The observation that yet another putative ‘rapid’ geological event is occurring perhaps a thousand times slower than today and not associated with widespread surface ocean acidification has been the focus of much recent research at the University of Bristol. Co-author Professor Daniela Schmidt, who was also a Lead Author on the IPCC WGII report on Ocean systems, emphasised that today’s finding builds on one of the IPCC’s key conclusions: that the rate of environmental change occurring today is largely unprecedented in Earth history.  She said, ‘This is another example that the current rate of environmental change has few if any precedents in Earth history, and this has big implications for thinking about both past and future change.’

The research was possible due to the exceptional Spanish section that the team analysed. Co-author Professor José Manuel Castro of the University of Jaen adds, ‘The sediments at Cau accumulated very rapidly resulting in an expanded section. This allowed the high resolution multidisciplinary analysis that are the basis for this important study.’

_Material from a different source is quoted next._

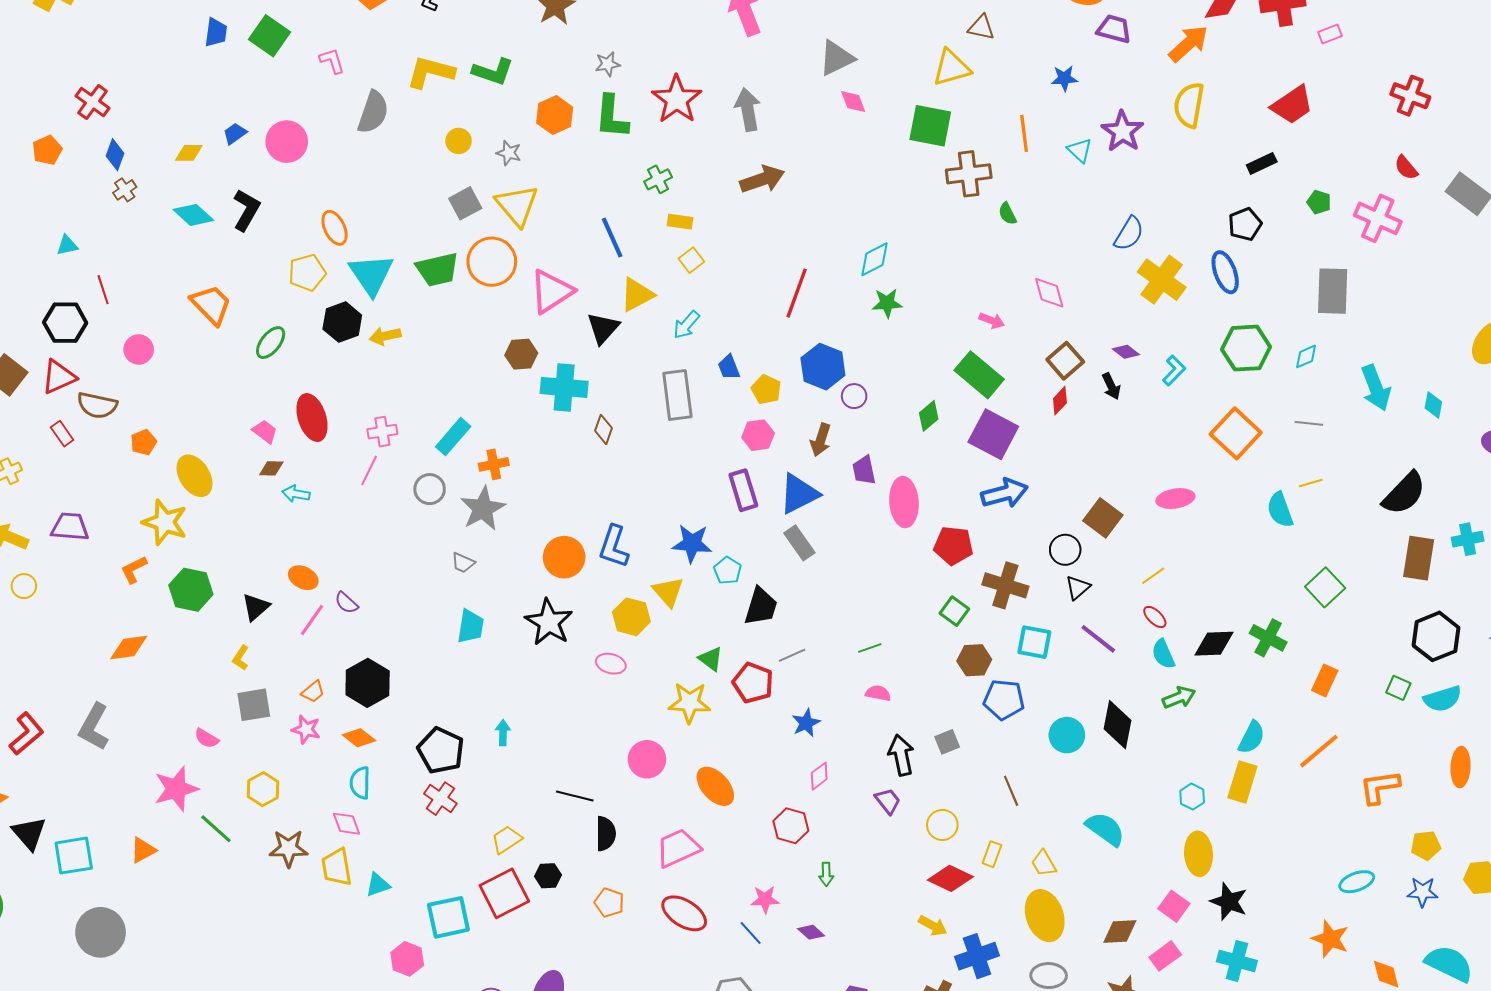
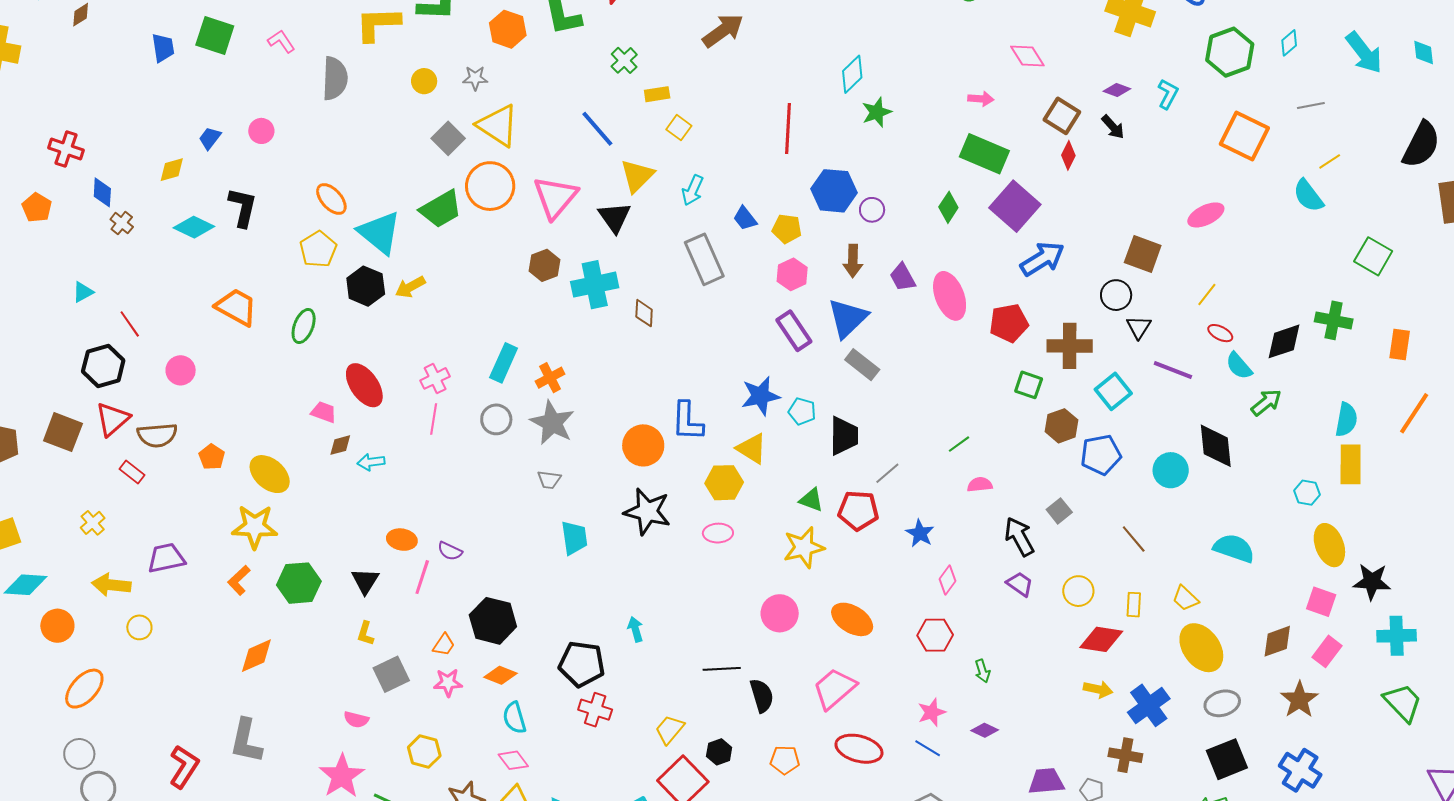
pink circle: (287, 142) -> (261, 131), size x0.6
purple square: (993, 434) -> (1015, 206), turned 30
cyan square: (1034, 642) -> (1113, 391), turned -33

Senior Author and Director of the University’s Cabot Institute, Professor Rich Pancost, added,  ‘We often use the geological record to help us test or expand our understanding of climate change, for example, determining the sensitivity of Earth’s temperature to higher CO2 levels. But testing the risks associated with the pace of modern environmental change is proving problematic, due to a lack of similar rapid changes in the geological past. Consequently, these risks, in this case to the marine ecosystems on which so many of us depend, remain associated with profound uncertainty. Decreasing CO2 emissions, as recently agreed in Paris, will be necessary to avoid these risks.’

This research was published in Nature Geosciences.

See also the News and Views perspective.

The research was funded by a NWO (Netherlands Funding Council) Rubicon Grant to David Naafs and NERC funding to Rich Pancost.